MLCommons, a global engineering consortium focused on advancing machine learning, has achieved a significant milestone in the field of medical artificial intelligence (AI). The consortium announced the publication of “Federated Benchmarking of Medical Artificial Intelligence with MedPerf” in Nature Machine Intelligence. MedPerf is an open benchmarking platform that enables the evaluation of AI models using diverse real-world medical data while prioritizing patient privacy and addressing legal and regulatory concerns.

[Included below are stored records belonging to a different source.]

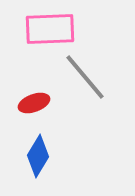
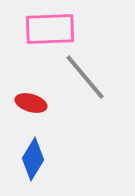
red ellipse: moved 3 px left; rotated 36 degrees clockwise
blue diamond: moved 5 px left, 3 px down
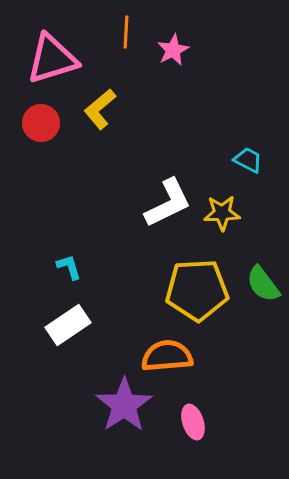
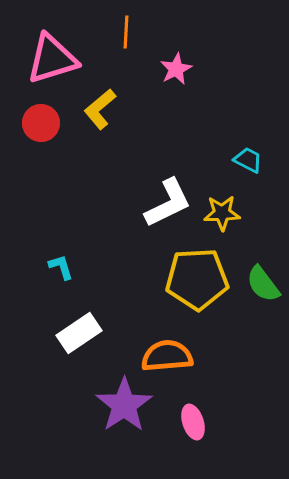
pink star: moved 3 px right, 19 px down
cyan L-shape: moved 8 px left
yellow pentagon: moved 11 px up
white rectangle: moved 11 px right, 8 px down
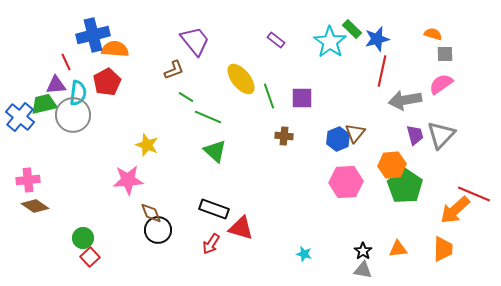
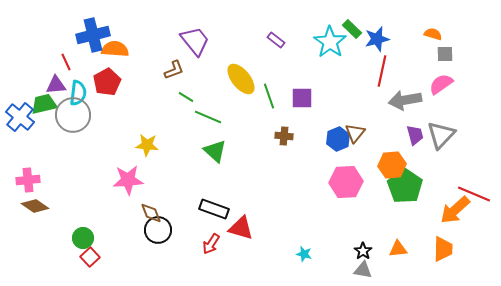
yellow star at (147, 145): rotated 15 degrees counterclockwise
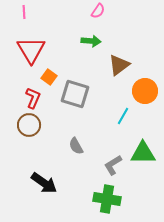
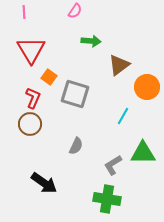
pink semicircle: moved 23 px left
orange circle: moved 2 px right, 4 px up
brown circle: moved 1 px right, 1 px up
gray semicircle: rotated 126 degrees counterclockwise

The development of MedPerf is the result of a two-year collaboration involving experts from over 20 companies, 20 academic institutions, and nine hospitals across 13 countries, spearheaded by the MLCommons Medical Working Group. The platform aims to enhance medical AI by evaluating models on large and diverse datasets, improving effectiveness, reducing bias, building public trust, and supporting regulatory compliance.
One of the challenges in developing medical AI models is the lack of generalizability due to training on limited and specific clinical settings, leading to unintended bias and reduced real-world impact. MedPerf addresses this issue by providing AI researchers with access to diverse medical data from around the world, promoting improved generalizability and clinical efficacy.
Moreover, MedPerf utilizes federated evaluation, enabling healthcare organizations to assess and validate AI models without compromising patient data privacy. Models are deployed and evaluated remotely within the premises of data providers, building trust among stakeholders, and fostering collaboration.
The platform’s orchestration and workflow automation capabilities significantly accelerate federated learning studies, streamlining research timelines from months to hours, officials say. This efficiency was demonstrated in the Federated Tumor Segmentation Challenge, where MedPerf successfully benchmarked 41 different models across 32 sites globally.
“Our goal is to use benchmarking as a tool to enhance medical AI,” says Alex Karargyris, PhD, MLCommons Medical co-chair. “Neutral and scientific testing of models on large and diverse datasets can improve effectiveness, reduce bias, build public trust, and support regulatory compliance.”